[MATERIAL FOR THE TASK]
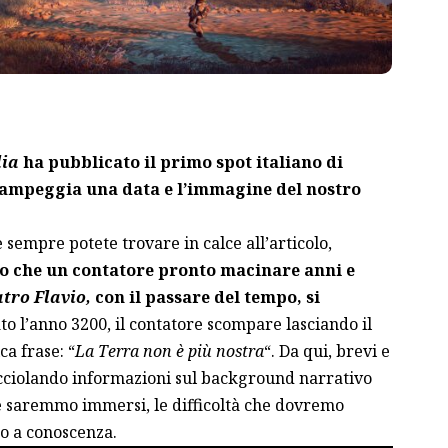
lia
ha pubblicato il primo spot italiano di
campeggia una data e l’immagine del nostro
 sempre potete trovare in calce all’articolo,
ro che un contatore pronto macinare anni e
atro Flavio,
con il passare del tempo, si
o l’anno 3200, il contatore scompare lasciando il
a frase: “
La Terra non è più nostra
“. Da qui, brevi e
occiolando informazioni sul background narrativo
e saremmo immersi, le difficoltà che dovremo
mo a conoscenza.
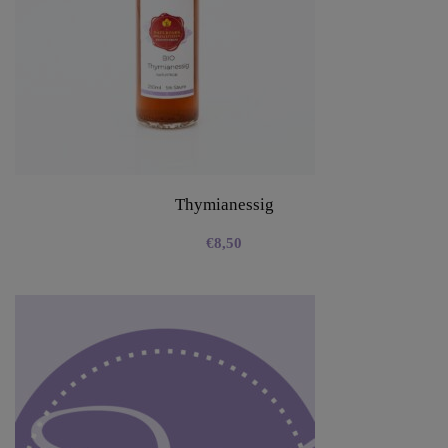
Thymianessig
€
8,50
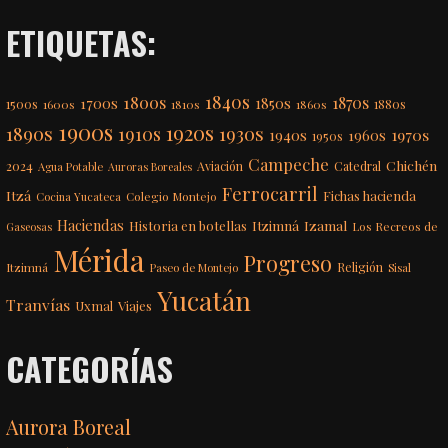
ETIQUETAS:
1840s
1800s
1870s
1850s
1700s
1500s
1600s
1810s
1860s
1880s
1900s
1920s
1890s
1910s
1930s
1970s
1940s
1960s
1950s
Campeche
Chichén
2024
Aviación
Catedral
Agua Potable
Auroras Boreales
Ferrocarril
Itzá
Fichas hacienda
Colegio Montejo
Cocina Yucateca
Haciendas
Itzimná
Izamal
Historia en botellas
Los Recreos de
Gaseosas
Mérida
Progreso
Itzimná
Religión
Paseo de Montejo
Sisal
Yucatán
Tranvías
Uxmal
Viajes
CATEGORÍAS
Aurora Boreal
[/MATERIAL FOR THE TASK]
> [DESCRIPTION OF THE TASK]:
Find every line in the records that contains the word "contatore"; copy those lines.

> [ANSWER SPACE]:
ro che un contatore pronto macinare anni e
o l’anno 3200, il contatore scompare lasciando il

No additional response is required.